Pequeñas historias de la ESMA
Por Orlando Barone
EL 4 de junio de 1943, a la mañana, los cadetes del Colegio Militar que avanzaban por la calle Blandengues (ahora Avenida del Libertador ) a la altura de la calle Ramallo, fueron atacados desde la ESMA. El barrio de Núñez, todavía de casas bajas y modestas, y vastos baldíos empantanados ganados al río, fue sacudido por el tableteo de las ametralladoras y los disparos de los Mausers.
A los chicos que vivíamos en el barrio, nuestros padres nos encerraban en las casas. Pero era tal el deseo de saber qué pasaba, que algunos logramos subir a las terrazas para poder ver desde allí las columnas de humo de las explosiones y, de a ratos, las siluetas agazapadas de los tiradores que se guarecían en los zaguanes.

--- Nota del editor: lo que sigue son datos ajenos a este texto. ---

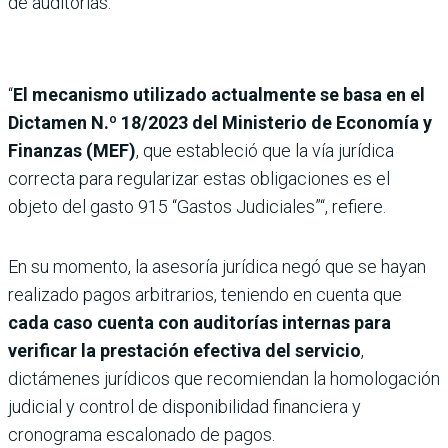
de auditorías.
“
El mecanismo utilizado actualmente se basa en el
Dictamen N.º 18/2023 del Ministerio de Economía y
Finanzas (MEF)
, que estableció que la vía jurídica
correcta para regularizar estas obligaciones es el
objeto del gasto 915 “Gastos Judiciales”“, refiere.
En su momento, la asesoría jurídica negó que se hayan
realizado pagos arbitrarios, teniendo en cuenta que
cada caso cuenta con auditorías internas para
verificar la prestación efectiva del servicio
,
dictámenes jurídicos que recomiendan la homologación
judicial y control de disponibilidad financiera y
cronograma escalonado de pagos.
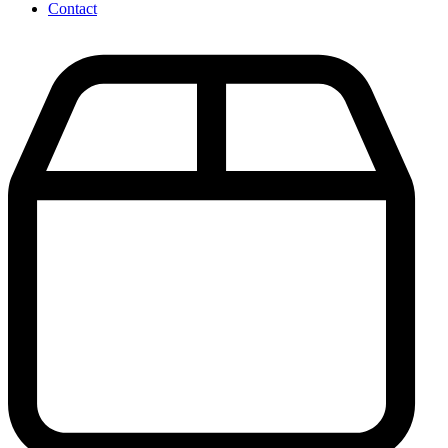
Contact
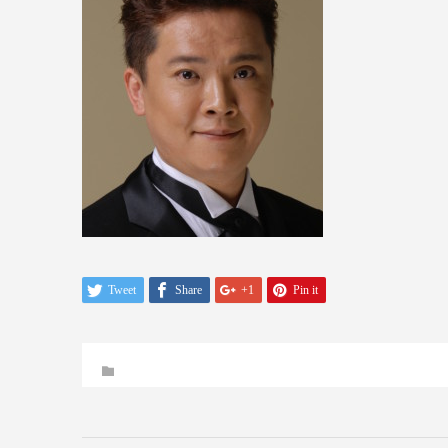
Tweet
Share
+1
Pin it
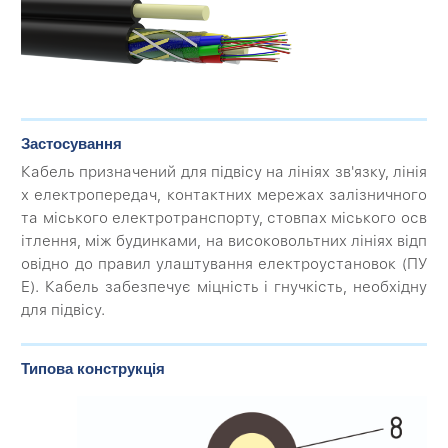
Застосування
Кабель призначений для підвісу на лініях зв'язку, лінія
х електропередач, контактних мережах залізничного
та міського електротранспорту, стовпах міського осв
ітлення, між будинками, на високовольтних лініях відп
овідно до правил улаштування електроустановок (ПУ
Е). Кабель забезпечує міцність і гнучкість, необхідну
для підвісу.
Типова конструкція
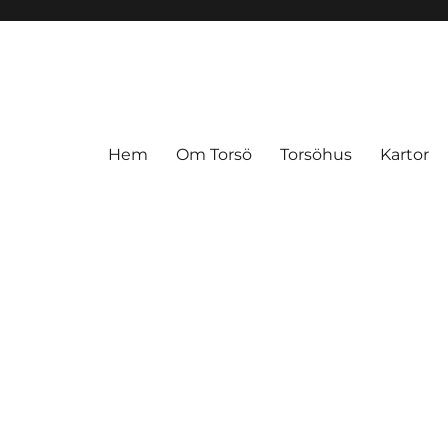
Hem
Om Torsö
Torsöhus
Kartor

Los aspirantes a suboficiales de la Escuela de Mecánica de la Armada (para nosotros eran " los marineros") repelían el triunfal avance de los soldados del ejército que venían desde la avenida General Paz, y desde la vereda de enfrente devolvían el ataque.
De aquella revolución, que consagró al general Pedro Pablo Ramírez y, con él, a Rawson y Perón, quedaron en la calle decenas de cadáveres que enseguida fueron levantados por camiones y ambulancias, y miríadas de cápsulas de balas que los chicos recogimos al otro día como parte de un botín inocente y macabro.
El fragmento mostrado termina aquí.